The quality of the environment was determined from survey responses regarding nurses’ relationships with physicians, whether they had a capable and supportive nurse manager, whether a nursing philosophy formed the basis of their care, whether their resources and staffing were adequate and the extent to which nurses participated in decision making at the hospital.

Categorizing hospitals into poor, mixed and better work environments, Lake and colleagues found that, while 61 percent of nurses in poor environments missed care, only 46 percent of those in better environments reported a missed care activity. Nurses in better environments also missed fewer care activities: 1.2 compared to 1.9 in poor environments.

Work load made a difference as well.
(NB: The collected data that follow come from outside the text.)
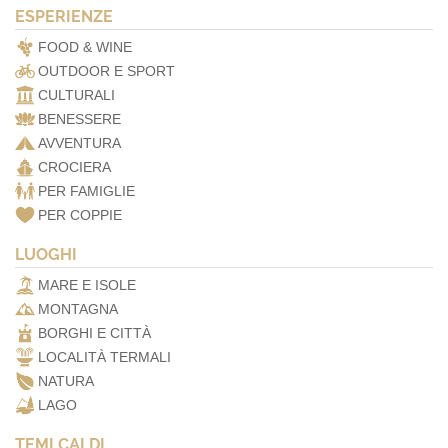
ESPERIENZE
FOOD & WINE
OUTDOOR E SPORT
CULTURALI
BENESSERE
AVVENTURA
CROCIERA
PER FAMIGLIE
PER COPPIE
LUOGHI
MARE E ISOLE
MONTAGNA
BORGHI E CITTÀ
LOCALITÀ TERMALI
NATURA
LAGO
TEMI CALDI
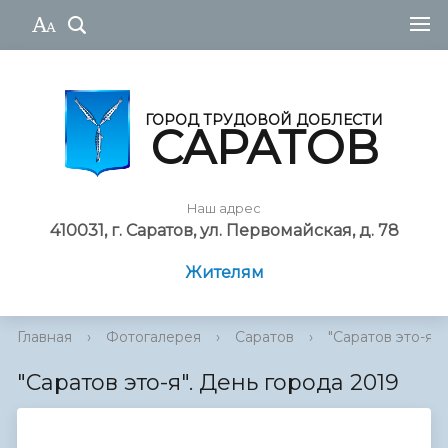
ГОРОД ТРУДОВОЙ ДОБЛЕСТИ
САРАТОВ
Наш адрес
410031, г. Саратов, ул. Первомайская, д. 78
Жителям
Главная
›
Фотогалерея
›
Саратов
›
"Саратов это-я". 
"Саратов это-я". День города 2019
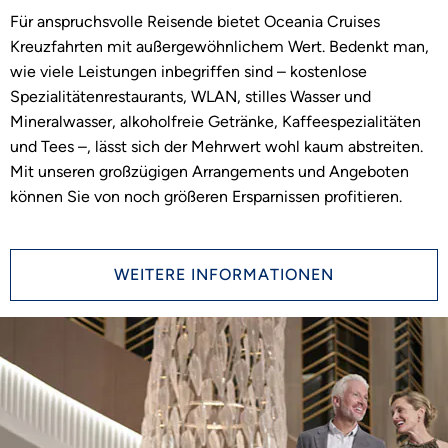
Für anspruchsvolle Reisende bietet Oceania Cruises
Kreuzfahrten mit außergewöhnlichem Wert. Bedenkt man,
wie viele Leistungen inbegriffen sind – kostenlose
Spezialitätenrestaurants, WLAN, stilles Wasser und
Mineralwasser, alkoholfreie Getränke, Kaffeespezialitäten
und Tees –, lässt sich der Mehrwert wohl kaum abstreiten.
Mit unseren großzügigen Arrangements und Angeboten
können Sie von noch größeren Ersparnissen profitieren.
WEITERE INFORMATIONEN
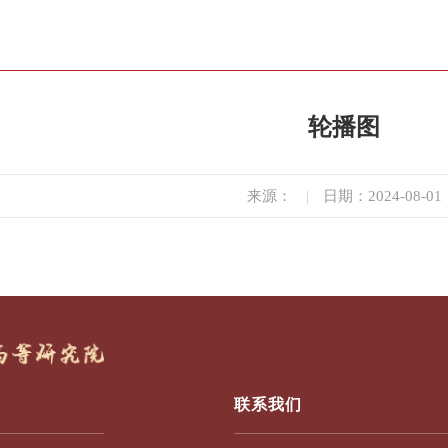
轮播图
来源：
|
日期：2024-08-01
联系我们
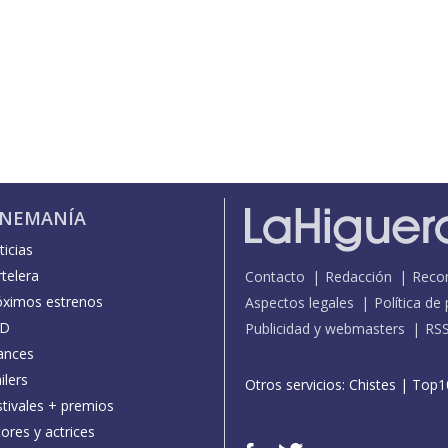
INEMANÍA
icias
telera
Contacto
Redacción
Reco
óximos estrenos
Aspectos legales
Política de
D
Publicidad y webmasters
RS
ances
ilers
Otros servicios:
Chistes
|
Top1
stivales + premios
ores y actrices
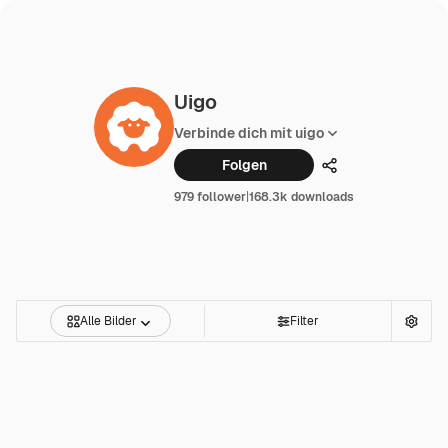
Uigo
Verbinde dich mit uigo
Folgen
Teilen
979 follower
|
168.3k downloads
Alle Bilder
Filter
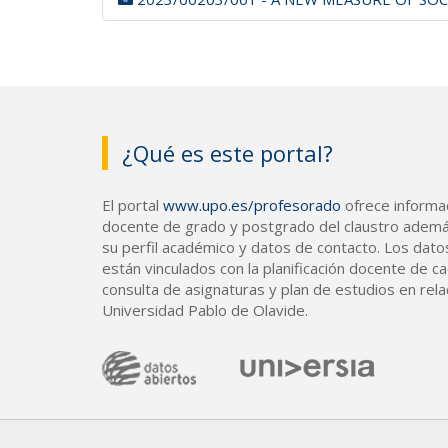
¿Qué es este portal?
El portal
www.upo.es/profesorado
ofrece informac
docente de grado y postgrado del claustro ademá
su perfil académico y datos de contacto. Los dato
están vinculados con la planificación docente de cad
consulta de asignaturas y plan de estudios en rela
Universidad Pablo de Olavide.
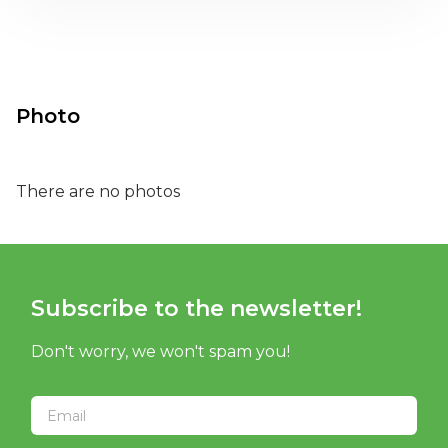
Photo
There are no photos
Subscribe to the newsletter!
Don't worry, we won't spam you!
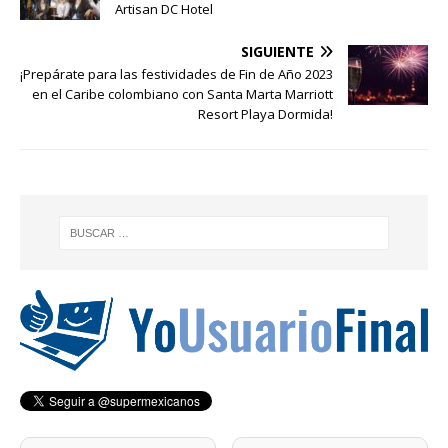
Artisan DC Hotel
SIGUIENTE
¡Prepárate para las festividades de Fin de Año 2023
en el Caribe colombiano con Santa Marta Marriott
Resort Playa Dormida!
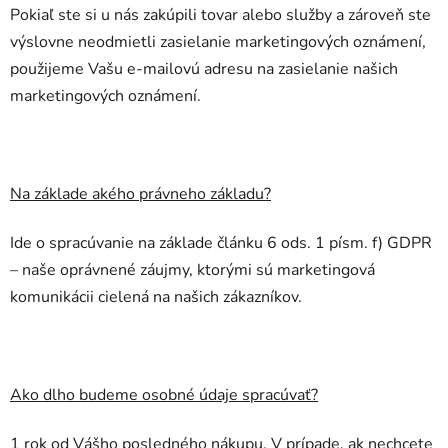
Pokiaľ ste si u nás zakúpili tovar alebo služby a zároveň ste
výslovne neodmietli zasielanie marketingových oznámení,
použijeme Vašu e-mailovú adresu na zasielanie našich
marketingových oznámení.
Na základe akého právneho základu?
Ide o spracúvanie na základe článku 6 ods. 1 písm. f) GDPR
– naše oprávnené záujmy, ktorými sú marketingová
komunikácii cielená na našich zákazníkov.
Ako dlho budeme osobné údaje spracúvať?
1 rok od Vášho posledného nákupu. V prípade, ak nechcete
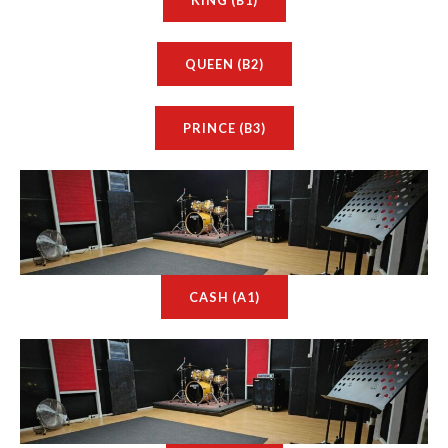
KING (B1)
QUEEN (B2)
PRINCE (B3)
CASH (A1)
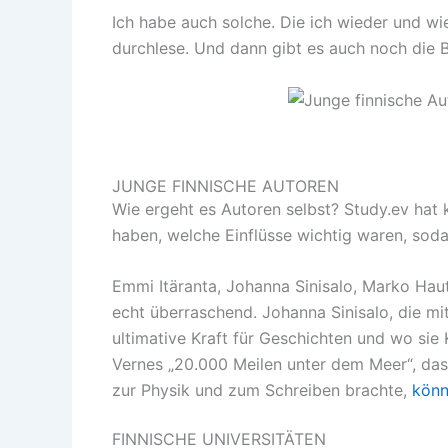
Ich habe auch solche. Die ich wieder und wie
durchlese. Und dann gibt es auch noch die Bü
JUNGE FINNISCHE AUTOREN
Wie ergeht es Autoren selbst? Study.ev hat 
haben, welche Einflüsse wichtig waren, sod
Emmi Itäranta, Johanna Sinisalo, Marko Hau
echt überraschend. Johanna Sinisalo, die mi
ultimative Kraft für Geschichten und wo sie
Vernes „20.000 Meilen unter dem Meer“, das 
zur Physik und zum Schreiben brachte,
könn
FINNISCHE UNIVERSITÄTEN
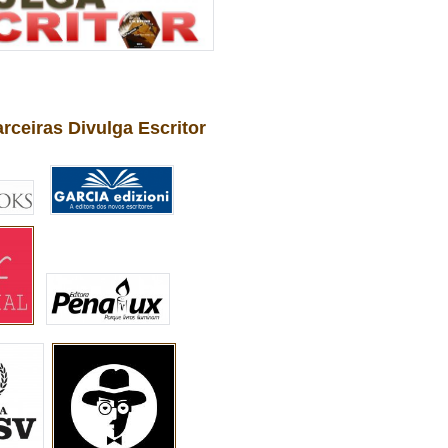
arceiras Divulga Escritor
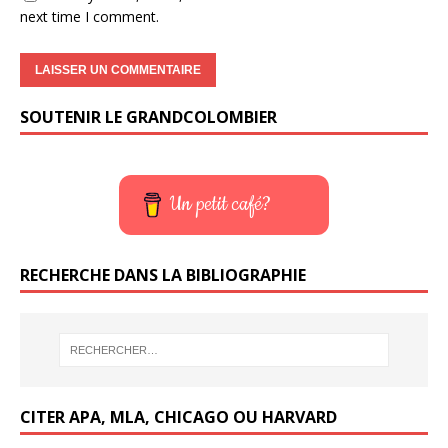
next time I comment.
SOUTENIR LE GRANDCOLOMBIER
Un petit café?
RECHERCHE DANS LA BIBLIOGRAPHIE
CITER APA, MLA, CHICAGO OU HARVARD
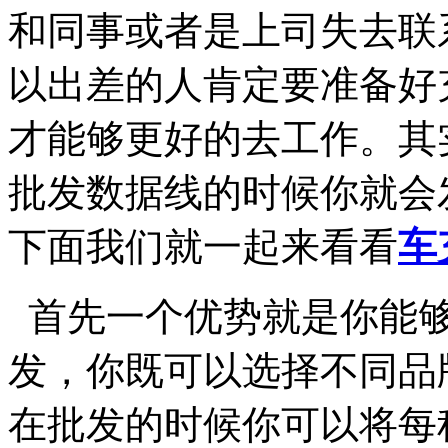
和同事或者是上司失去联
以出差的人肯定要准备好
才能够更好的去工作。其
批发数据线的时候你就会
下面我们就一起来看看
车
首先一个优势就是你能
发，你既可以选择不同品
在批发的时候你可以将每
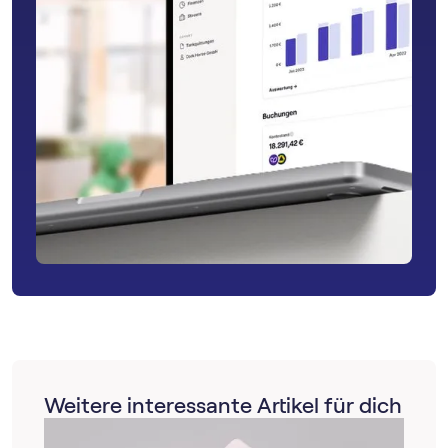
Weitere interessante Artikel für dich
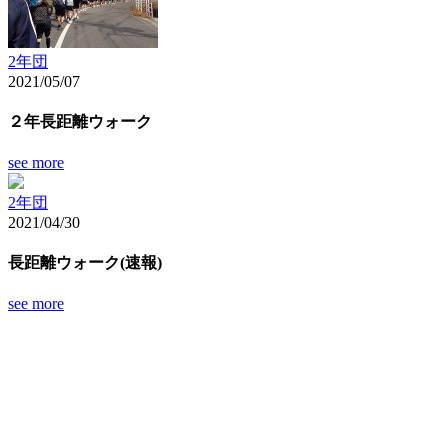
2年団
2021/05/07
２年長距離ウォーク
see more
2年団
2021/04/30
長距離ウォーク(速報)
see more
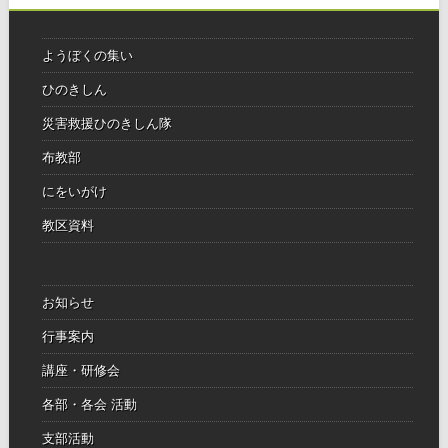
ようぼくの集い
ひのきしん
災害救援ひのきしん隊
布教部
にをいがけ
教区資料
お知らせ
行事案内
講座・研修会
各部・各会 活動
支部活動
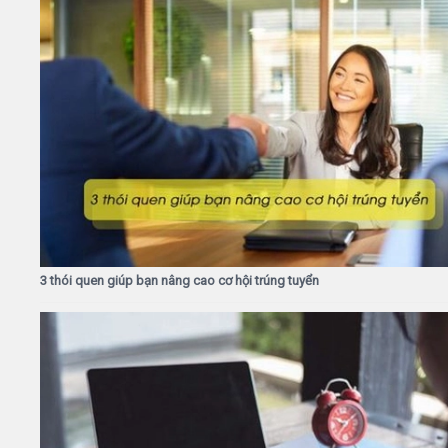
3 thói quen giúp bạn nâng cao cơ hội trúng tuyển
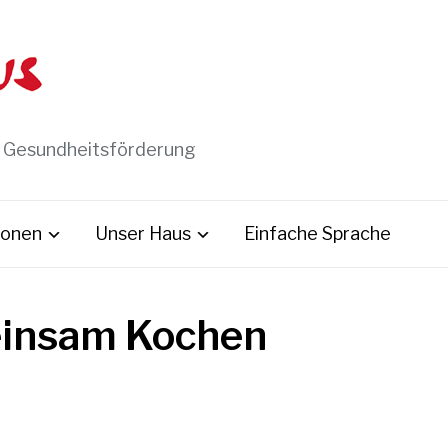
t Gesundheitsförderung
ionen
Unser Haus
Einfache Sprache
insam Kochen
For every additional patient, nurses were 70 percent more likely to miss care.

“The implications are that quality of care differs pretty significantly across institutions and that if we can either provide better staffing or better work environments or both that nurses can get their care completed,” Lake said.

She noted that not only would ensuring that nurses have supportive work environments and manageable workloads improve care quality, but it could also improve care efficiency for hospitals.

“Completing tasks like providing education and discharge instructions helps parents have what they need to leave the hospital and feel comfortable doing so,” Lake said.

Such attention to quality care is particularly significant in pediatric nursing, where patients have specific vulnerabilities.

“They’re vulnerable developmentally, cognitively and in terms of their ability to express their symptoms and advocate for themselves,” Lake said. “One of nursing’s roles is an advocacy role, so offering quality care is especially key in this population.”

In addition to Lake, Aiken, Agosto, Ely and Roberts, coauthors included Pamela B. de Cordova of Rutgers University, Sharon Barton of the University of Louisville and Penn Nursing doctoral fellow Shweta Singh.

The work was supported by grants from the National Institute of Nursing Research (NR007104 and NR014855) and from CHOP.